Gräueltaten auf Zelluloid

26. Januar 2012

„Salò oder Die 120 Tage von Sodom“ in der Filmpalette – Foyer 02/12

Sonntag, 15. Januar: Gemeinsam mit dem Literaturhaus Köln, in deren Reihe „Erotica“, präsentierte die Filmpalette mit „Die 120 Tage von Sodom“ Pier Paolo Pasolinis letzten und fraglos umstrittensten Film. Der italienische Skandalregisseur wollte in seinem Film die verrohende Wirkung des Faschismus deutlich machen und erzählt in „Salò“ von einer Gruppe skrupelloser Machtmenschen, die in den letzten Tagen des Zweiten Weltkriegs in einer Villa junge Mädchen und Knaben nach Lust und Laune quälen und sexuell missbrauchen. Schon kurz nach der deutschen Erstaufführung des Films wurde er hierzulande komplett verboten, da man die Mischung aus Pornografie und Gewalt strafrechtlich bedenklich einstufte. Bei der Vorführung in der Filmpalette erläuterten Elke Monssen-Engberding und Margitta Neuwald-Golling von der Bundesprüfstelle, inwieweit sich diese Einstufung im Laufe der Jahre gewandelt hat. 1978 wurde das Komplettverbot des Films aufgrund seines künstlerischen Anspruchs aufgehoben. Dieser ist bis heute unstrittig, aber 1987 und 2004 wurde „Die 120 Tage von Sodom“ der Prüfkommission erneut vorgelegt.

In beiden Fällen wurde am Entscheid, den Film für Jugendliche zu verbieten, nichts geändert. Nach wie vor sieht man in den Quälereien der jugendlichen Laiendarsteller auch eine verrohende Wirkung für Kinder und Jugendliche, die Ängste hervorrufen oder dermaßen verstörend wirken könnten, dass sogar ein Nachahmungswert daraus erwächst. Auch sieht die Bundesprüfstelle bei heutigen Jugendlichen nicht mehr die Assoziationsfähigkeit, den mehr als 60 Jahre zurückliegenden Faschismus in den richtigen Bezug zu den im Film gezeigten Gräueltaten zu bringen. Nach der Projektion des Films wurde die angeregte Diskussion mit den Zuschauern von Dr. Insa Wilke vom „Literaturhaus“ fortgesetzt. Dabei wurden durchaus konträre Wahrnehmungsformen ersichtlich. Für die einen war die Sichtung des Films schlichtweg fürchterlich, andere konstatierten, dass das Werk durch den Lauf der Zeit mittlerweile zahnlos, wenn nicht gar harmlos wirke.
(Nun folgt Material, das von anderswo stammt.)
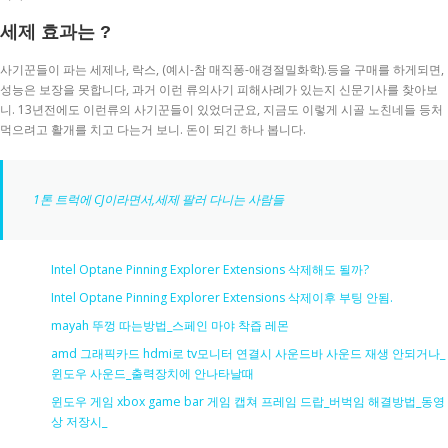
세제 효과는 ?
사기꾼들이 파는 세제나, 락스, (예시-참 매직퐁-애경절밀화학).등을 구매를 하게되면,
성능은 보장을 못합니다, 과거 이런 류의사기 피해사례가 있는지 신문기사를 찾아보
니. 13년전에도 이런류의 사기꾼들이 있었더군요, 지금도 이렇게 시골 노친네들 등처
먹으려고 활개를 치고 다는거 보니. 돈이 되긴 하나 봅니다.
1톤 트럭에 CJ이라면서,세제 팔러 다니는 사람들
Intel Optane Pinning Explorer Extensions 삭제해도 될까?
Intel Optane Pinning Explorer Extensions 삭제이후 부팅 안됨.
mayah 뚜껑 따는방법_스페인 마야 착즙 레몬
amd 그래픽카드 hdmi로 tv모니터 연결시 사운드바 사운드 재생 안되거나_
윈도우 사운드_출력장치에 안나타날때
윈도우 게임 xbox game bar 게임 캡쳐 프레임 드랍_버벅임 해결방법_동영
상 저장시_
Die mediale Prägung der zurückliegenden drei Jahrzehnte seit Entstehung des Films hat ohne Frage ihre Spuren hinterlassen. In Zeiten des Internets, das uns reale Schrecken aus aller Welt vielfach ungefiltert auf den heimischen Monitor holen kann, sind auch solche Reaktionen auf einen Skandalfilm, der sich mit einem der letzten gesellschaftlichen Tabus, dem Sadismus, auseinandersetzt, nur allzu verständlich.